** Exercise **
Beneath this task are the entries; from the line with "Aparentemente, as empresas" through the last one, transcribe every line exactly and nothing else, skipping pictures.

** Data to process **

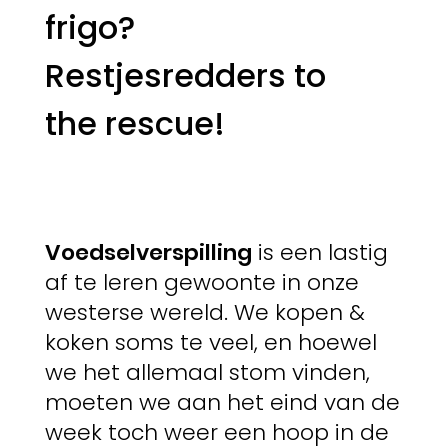
frigo?
Restjesredders to
the rescue!
Voedselverspilling
is een lastig
af te leren gewoonte in onze
westerse wereld. We kopen &
koken soms te veel, en hoewel
we het allemaal stom vinden,
moeten we aan het eind van de
week toch weer een hoop in de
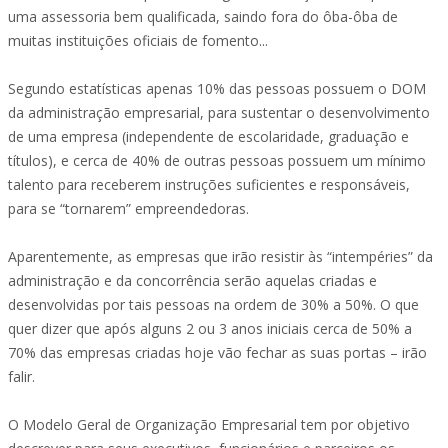
uma assessoria bem qualificada, saindo fora do ôba-ôba de
muitas instituições oficiais de fomento...
Segundo estatísticas apenas 10% das pessoas possuem o DOM
da administração empresarial, para sustentar o desenvolvimento
de uma empresa (independente de escolaridade, graduação e
títulos), e cerca de 40% de outras pessoas possuem um mínimo
talento para receberem instruções suficientes e responsáveis,
para se “tornarem” empreendedoras.
Aparentemente, as empresas que irão resistir às “intempéries” da
administração e da concorrência serão aquelas criadas e
desenvolvidas por tais pessoas na ordem de 30% a 50%. O que
quer dizer que após alguns 2 ou 3 anos iniciais cerca de 50% a
70% das empresas criadas hoje vão fechar as suas portas – irão
falir.
O Modelo Geral de Organização Empresarial tem por objetivo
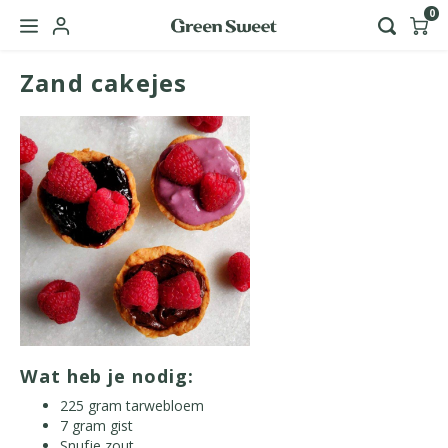
0
Zand cakejes
Hoofdmenu / green sweet zakelijk
Taal
Nederlands
English
Wat heb je nodig:
225
gram
tarwebloem
7
gram
gist
Snufje
zout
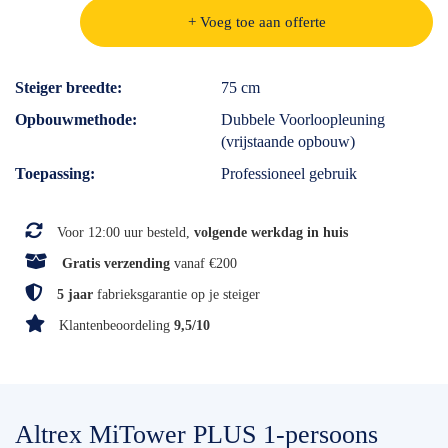
+ Voeg toe aan offerte
Specificaties
Steiger breedte
75 cm
Opbouwmethode
Dubbele Voorloopleuning
(vrijstaande opbouw)
Toepassing
Professioneel gebruik
Voor 12:00 uur besteld,
volgende werkdag in huis
Gratis verzending
vanaf €200
5 jaar
fabrieksgarantie op je steiger
Klantenbeoordeling
9,5/10
Altrex MiTower PLUS 1-persoons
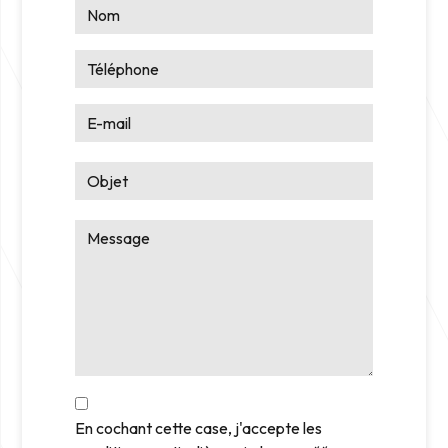
En cochant cette case, j'accepte les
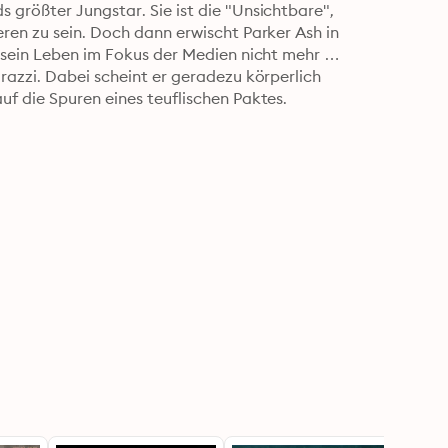
größter Jungstar. Sie ist die "Unsichtbare", 
ren zu sein. Doch dann erwischt Parker Ash in 
 sein Leben im Fokus der Medien nicht mehr 
razzi. Dabei scheint er geradezu körperlich 
uf die Spuren eines teuflischen Paktes.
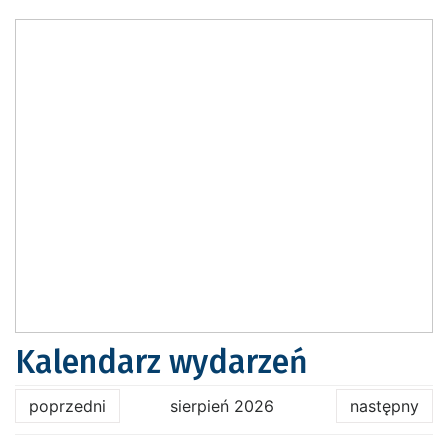
Kalendarz wydarzeń
poprzedni
sierpień 2026
następny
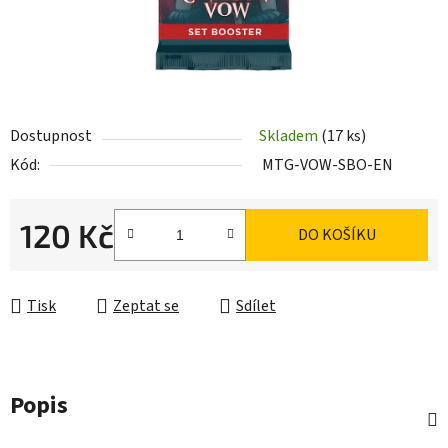
Dostupnost
Skladem
(17 ks)
Kód:
MTG-VOW-SBO-EN
120 Kč
DO KOŠÍKU
Měrná cena:
Tisk
Zeptat se
Sdílet
Popis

** Result of this exercise **
Aparentemente, as empresas que irão resistir às “intempéries” da
administração e da concorrência serão aquelas criadas e
desenvolvidas por tais pessoas na ordem de 30% a 50%. O que
quer dizer que após alguns 2 ou 3 anos iniciais cerca de 50% a
70% das empresas criadas hoje vão fechar as suas portas – irão
falir.
O Modelo Geral de Organização Empresarial tem por objetivo
0
Zand cakejes
Hoofdmenu / green sweet zakelijk
Taal
Nederlands
English
Wat heb je nodig:
225
gram
tarwebloem
7
gram
gist
Snufje
zout
+ Voeg toe aan offerte
Specificaties
Steiger breedte
75 cm
Opbouwmethode
Dubbele Voorloopleuning
(vrijstaande opbouw)
Toepassing
Professioneel gebruik
Voor 12:00 uur besteld,
volgende werkdag in huis
Gratis verzending
vanaf €200
5 jaar
fabrieksgarantie op je steiger
Klantenbeoordeling
9,5/10
Altrex MiTower PLUS 1-persoons
En cochant cette case, j'accepte les
größter Jungstar. Sie ist die "Unsichtbare", 
ren zu sein. Doch dann erwischt Parker Ash in 
 sein Leben im Fokus der Medien nicht mehr 
razzi. Dabei scheint er geradezu körperlich 
uf die Spuren eines teuflischen Paktes.
Kalendarz wydarzeń
poprzedni
sierpień 2026
następny
Dostupnost
Skladem
(17 ks)
Kód:
MTG-VOW-SBO-EN
120 Kč
DO KOŠÍKU
Měrná cena:
Tisk
Zeptat se
Sdílet
Popis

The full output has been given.